Key advantages of doing the Zercher squat
We can single out the following most important advantages of performing the Zercher squat:
- This variation works more on your upper back muscles than the back squat, as well as the biceps. This is because these muscles play an important role in supporting the weight.
- Just like it’s the case with the front squat, this exercise places more emphasis on your quads and core that the back squats since the barbell is in front of your body.
- It works well for people who lack the wrist mobility that’s necessary for a front squat.
- The Zercher barbell position can be used for a wide variety of exercises including the split squat and lunge variations.
- The bar can be dropped if necessary which eliminates any danger of getting stuck underneath it.
- There is far less spinal compression compared to the back squat which makes it a fine exercise choice if you have lower back trouble.
Disadvantages of doing the Zercher squat
- One of the toughest parts of doing these is having the bar cradled on the forearms. This is painful with a considerable load.
- You won’t be able to use anywhere near the same weights that are used when doing barbell back squats.
Key performance pointers
- For most lifters, the goal is to lower until the elbows touch the tops of the thighs.
- Keep your chest held high, knees wide, and shoulder blades pulled together.
- A power rack with the pins set at an appropriate height is necessary to prevent low back strain while removing the barbell after each set.
Muscles worked by the Zercher squat
Like any good squat, the Zercher involves a ton of musculature both in the upper and lower body. However, carrying the barbell in the arms adjusts where tension is placed and stimulates the tissues in a unique way. Below are the big muscular players in the Zercher squat:
- Quadriceps
- Glutes
- Abdominals and obliques
- Lats and upper back (traps)
- Biceps
Exercise variations
Perform the Zercher squat using a sandbag. The Zercher squat with the bag is more similar to the frontal squat than the Zercher squat with a barbell (in which the barbell is kept in the crook of the elbows). As such, it is, in our opinion, an excellent exercise for the gluteus and paravertebral muscles. When using the Zercher grip, the elbows are high and the bag is just beneath the chin. The spine easily stays in the neutral position, and you can perform a deeper squat.
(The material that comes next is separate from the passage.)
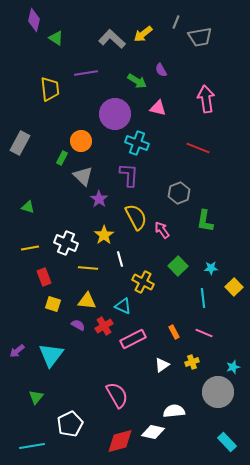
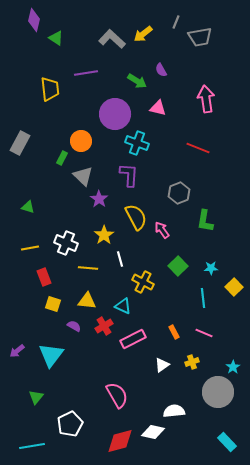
purple semicircle at (78, 325): moved 4 px left, 1 px down
cyan star at (233, 367): rotated 16 degrees counterclockwise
Replacement exercises for the Zercher squat
With all the different types of squats to choose from, you can say goodbye to workout boredom. Try these squats for every need and fitness level.
- Basic bodyweight squat
- Pistol squat
- Double kettlebell front squat
- Dumbbell front squat
- Single-leg squat
- Goblet squat
- Sissy squat
- Barbell squat
- Dumbbell squat
- Front barbell squat
- Smith-machine squat
Closing thoughts
The Zercher squat is one of the most underrated and underutilized squats. Some people avoid it because it initially hurts their arms, but you can use padding or just use lighter loads if that’s a problem. Eventually—typically after around three weeks of performing them—your arms won’t hurt and the pain won’t be so bad. Overall, the Zercher squat is well tolerated by most people, and our clients love it because the movement feels very natural and stable.
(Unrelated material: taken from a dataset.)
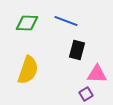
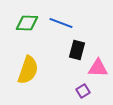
blue line: moved 5 px left, 2 px down
pink triangle: moved 1 px right, 6 px up
purple square: moved 3 px left, 3 px up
There are two ways to Zercher squat. The first is to adopt a wide stance and lean forward. This is the more popular variation, as people tend to feel more stable and are less likely to butt wink. They just go to parallel and then reverse the position (parallel Zercher squat). The second option is to adopt a narrow stance, stay more upright, and go deeper (full Zercher squat). Both variations are great.